Credit Card Rules
Credit Cards – Finally a law for consumers
When it comes to credit cards, there are new rules in effect as of August 2009, and you need to be aware of them. First of all you need to know that these rules although watered down, protect you the consumer, and not the banks. Credit Cards and the new rules would never have been put into effect if the Republicans still controlled the Congress because the banks have made major political contributions to the Republican war chests for years. The act creating these changes is the Credit Card Act of 2009. The real name is the Credit Card Accountability, Responsibility and Disclosure (CARD) Act.
So what are the new rules for credit cards?
- Banks must give you a warning with a minimum of 45 days regarding changes they want to make to your account(s). Prior to the new rule, they had to under the old laws give you only 15 days notification. However if you are in default, than interest-rate increases would go into effect now, and the 15 day rule does not apply.
- Have you noticed that some banks send you a credit card bill, and it seems like it’s due immediately? That’s because they want you to be late. They love that ridiculous late fee, which allows them to screw the consumer over. Well under the new credit card laws, the banks must now give you a minimum of 21 days to pay the bill, before they can serve you up a late fee.
- Prior to this law going into effect, the banks had the right to offer you an opt-out option. It was their right, not yours. Now you have the right to say no to interest-rate increases. You also have the right to cancel your account while you pay off the balance with the old lower interest rates attached. This is a major plus. It means the banks cannot pick your high balance account and target it by telling you that they are going to charge you a higher fee. You can now walk away from the higher interest rates. You must still pay the balance off, but you don’t have to accept higher rates. Good for the consumer, and too bad for the banks.
- There are other parts to the credit card bill. Among them are limitations on increases in interest rates. There is also a ban on marketing and issuing new credit cards to young people under the age of majority. In February of 2010, there will be a host of new regulations on gift cards.
- The banks get nailed again in July of 2010 when new requirements come into play once again. This time there will be much more disclosure regarding fees, as well as rates and terms that must be on the monthly statements.
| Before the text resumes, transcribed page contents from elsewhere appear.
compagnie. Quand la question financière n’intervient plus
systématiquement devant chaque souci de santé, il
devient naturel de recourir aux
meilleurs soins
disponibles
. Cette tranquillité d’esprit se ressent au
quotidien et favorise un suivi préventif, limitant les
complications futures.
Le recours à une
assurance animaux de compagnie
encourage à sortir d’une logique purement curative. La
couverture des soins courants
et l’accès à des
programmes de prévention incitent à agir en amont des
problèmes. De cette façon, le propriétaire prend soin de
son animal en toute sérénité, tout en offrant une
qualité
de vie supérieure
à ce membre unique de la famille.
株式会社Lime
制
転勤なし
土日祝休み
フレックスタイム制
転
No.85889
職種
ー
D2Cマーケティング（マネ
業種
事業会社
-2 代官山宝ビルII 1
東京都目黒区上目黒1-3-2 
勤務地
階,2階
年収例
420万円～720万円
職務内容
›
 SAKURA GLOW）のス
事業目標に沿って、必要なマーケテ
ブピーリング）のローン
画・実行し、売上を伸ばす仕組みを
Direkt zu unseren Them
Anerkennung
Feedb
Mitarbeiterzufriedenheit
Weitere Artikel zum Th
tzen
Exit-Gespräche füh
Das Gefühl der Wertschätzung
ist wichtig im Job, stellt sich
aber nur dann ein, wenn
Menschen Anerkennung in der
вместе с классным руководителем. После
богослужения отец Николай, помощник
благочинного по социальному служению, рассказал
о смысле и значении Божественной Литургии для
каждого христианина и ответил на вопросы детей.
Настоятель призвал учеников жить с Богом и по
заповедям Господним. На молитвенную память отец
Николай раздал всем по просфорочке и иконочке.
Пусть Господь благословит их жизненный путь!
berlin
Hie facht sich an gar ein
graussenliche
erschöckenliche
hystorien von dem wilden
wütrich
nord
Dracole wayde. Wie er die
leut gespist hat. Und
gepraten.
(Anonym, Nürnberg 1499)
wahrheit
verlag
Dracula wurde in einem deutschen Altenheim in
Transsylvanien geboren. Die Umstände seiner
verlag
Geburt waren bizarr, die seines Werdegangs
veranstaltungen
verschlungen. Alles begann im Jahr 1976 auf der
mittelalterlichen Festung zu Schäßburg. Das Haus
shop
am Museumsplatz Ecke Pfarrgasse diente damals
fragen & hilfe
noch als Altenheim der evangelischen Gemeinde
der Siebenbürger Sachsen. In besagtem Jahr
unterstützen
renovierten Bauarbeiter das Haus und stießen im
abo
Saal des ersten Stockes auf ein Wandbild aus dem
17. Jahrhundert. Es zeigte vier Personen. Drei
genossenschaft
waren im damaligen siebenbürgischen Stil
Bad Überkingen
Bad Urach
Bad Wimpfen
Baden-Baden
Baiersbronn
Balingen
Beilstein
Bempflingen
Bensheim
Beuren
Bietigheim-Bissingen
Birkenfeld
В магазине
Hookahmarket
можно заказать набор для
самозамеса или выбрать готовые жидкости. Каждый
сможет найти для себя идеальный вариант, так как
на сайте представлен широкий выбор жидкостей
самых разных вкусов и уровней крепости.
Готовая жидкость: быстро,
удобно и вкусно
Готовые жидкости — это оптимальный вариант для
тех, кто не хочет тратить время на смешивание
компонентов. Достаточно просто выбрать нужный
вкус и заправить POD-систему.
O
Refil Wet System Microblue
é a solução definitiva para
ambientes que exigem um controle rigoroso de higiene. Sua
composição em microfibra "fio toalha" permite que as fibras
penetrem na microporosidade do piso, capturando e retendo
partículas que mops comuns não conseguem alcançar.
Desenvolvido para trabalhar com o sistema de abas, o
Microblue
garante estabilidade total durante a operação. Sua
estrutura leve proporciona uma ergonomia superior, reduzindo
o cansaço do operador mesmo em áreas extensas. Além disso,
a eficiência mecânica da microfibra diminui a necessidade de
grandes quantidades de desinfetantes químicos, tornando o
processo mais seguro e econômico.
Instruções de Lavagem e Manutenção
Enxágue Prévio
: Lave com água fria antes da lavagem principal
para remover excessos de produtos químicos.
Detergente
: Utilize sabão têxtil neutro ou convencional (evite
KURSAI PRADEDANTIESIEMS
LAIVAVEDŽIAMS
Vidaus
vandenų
There will also be new rules on credit card applications and mailers that you and I are accustomed to getting.
- These new rules are the result of Congressional action in conjunction with regulations set by the Federal Reserve Board, as well as federal banking regulators.
More Vital Points that YOU Need to KNOW!!!>
- The way the banks have designed their credit card programs will have to go through a complete overhaul. It’s no different than an army being outfitted for the wrong war. The business models they currently employ are now obsolete.
- In anticipation of the changes above, the banks have already raised rates on their existing cards to beat the timing of the laws. This is because the law now makes these changes very difficult.
- If a consumer rejects changes in the terms of his credit card, the banks in turn cannot ask the consumer to render full payment of the outstanding balance. They can’t even charge monthly maintenance fees on accounts closed by consumers due to a change in terms.
- Think what this means for the banks. If they have a credit card holder who they feel is more risky now than 3 months ago, the bank no longer has the right to arbitrarily change the terms of the account.
- All banks are expected to comply with the government imposed deadlines.
- The first bank to implement all aspects of the new Act prior to the deadline is Wells Fargo. They made the changes in July.
- It is expected that banks will now dump the riskiest customers under the new Act. They will no longer be profitable.
- The so called rewards cards will no longer be so rewarding. The banks will have to cut back on these sorts of programs.
- What about the grace period. As you know, when you charge something, if you pay off the balance on the next statement, you are not charged interest. Banks are now considering charging interest on a purchase regardless of whether or not you pay it off on the next statement. This is OUTRAGEOUS.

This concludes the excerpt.